La scomparsa del festeggiato: il Dio incarnato nella figura di Gesù

01editorialeIl tempo del Natale del Signore sta volgendo al termine, sia dal punto di vista strettamente liturgico, che civile. Due sfere, quella religiosa e quella secolare, abituate a convivere per il rilievo sociale che il Natale riveste anche tra quanti non si sentono appartenenti alla comunità dei credenti. Ma che l’equilibrio tra l’anima spirituale e mondana del Natale sia saltato, è evidente. Per rendersene conto basta utilizzare Google come “termometro”.
Digitando il testo “Natale 2017” compaiono ricette natalizie, idee di arredo, i film in uscita. La sezione delle immagini fornisce ancora addobbi, alberi decorati, babbi natale o pupazzi di neve. Tra le notizie, riferite ai giorni immediatamente precedenti il 25 dicembre, le statistiche sulla spesa alimentare, la corsa ai regali, gli alberi di Natale di Roma e Napoli.
I social network, proiezione della personalità di ognuno di noi, sono stati un’invasione – spesso sterile, molesta e compulsiva – di auguri a catene immense e spesso anonime di “amici” con a tema babbi natale, renne, paesaggi innevati, vignette, aforismi, foto di tavolate. Il vero festeggiato, il Dio incarnato nella figura di Gesù per attuare un progetto di liberazione e salvezza dell’uomo, è scomparso.
Sicuramente c’entra lo smarrirsi del senso religioso, come certifica una ricerca riportata da La Stampa del 23 dicembre, secondo la quale in Italia diminuiscono i praticanti e pure l’adesione “culturale” al cattolicesimo; c’entra anche lo “snaturamento del Natale in nome di un falso rispetto di chi non è cristiano, che spesso nasconde la volontà di emarginare la fede” denunciato da Papa Francesco nell’udienza generale del 27 dicembre.
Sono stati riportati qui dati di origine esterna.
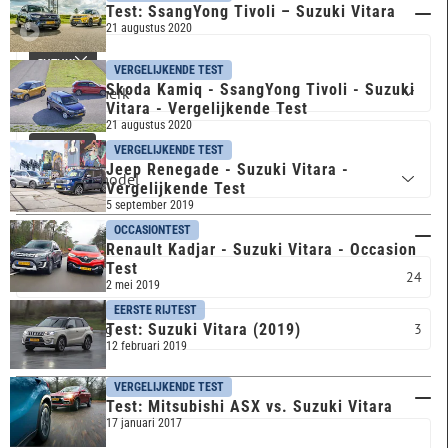
Test: SsangYong Tivoli – Suzuki Vitara
Merk & model
21 augustus 2020
SUZUKI
VERGELIJKENDE TEST
Skoda Kamiq - SsangYong Tivoli - Suzuki
Vitara - Vergelijkende Test
21 augustus 2020
VITARA
VERGELIJKENDE TEST
Jeep Renegade - Suzuki Vitara -
Vergelijkende Test
5 september 2019
OCCASIONTEST
Carrosserie
Renault Kadjar - Suzuki Vitara - Occasion
Test
SUV
24
2 mei 2019
EERSTE RIJTEST
Test: Suzuki Vitara (2019)
Overig
3
12 februari 2019
VERGELIJKENDE TEST
Trefwoord
Test: Mitsubishi ASX vs. Suzuki Vitara
17 januari 2017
Ma strenne e slitte sono proiettate o appese sulle facciate delle chiese e anche le parrocchie cedono a “contaminazioni” più o meno evidenti del messaggio natalizio, mentre a promuovere quest’ultimo sono i politici (spesso in chiave identitaria o di esclusione del diverso), per questo anche le comunità cristiane devono riprendere una seria riflessione sul loro modo di comunicare il Natale.
Come cristiani, evidentemente, non siamo immuni dal contribuire alla scomparsa del festeggiato, presi come tutti, più che dall’attesa del Natale di Gesù, dalla corsa ai regali, dai saggi e dalle recite di fine anno e dalle cene augurali con colleghi e amici, come se il mondo a Natale finisse anziché ricominciare secondo nuove prospettive. All’eliminazione di ogni riferimento alla nascita di Gesù stiamo contribuendo un po’ tutti, dimenticando che – sempre usando le parole del Papa – “se al centro c’è Lui, allora anche tutto il contorno, cioè le luci, i suoni, le varie tradizioni locali, compresi i cibi caratteristici, tutto concorre a creare l’atmosfera della festa. Ma se togliamo Lui, la luce si spegne e tutto diventa finto, apparente”.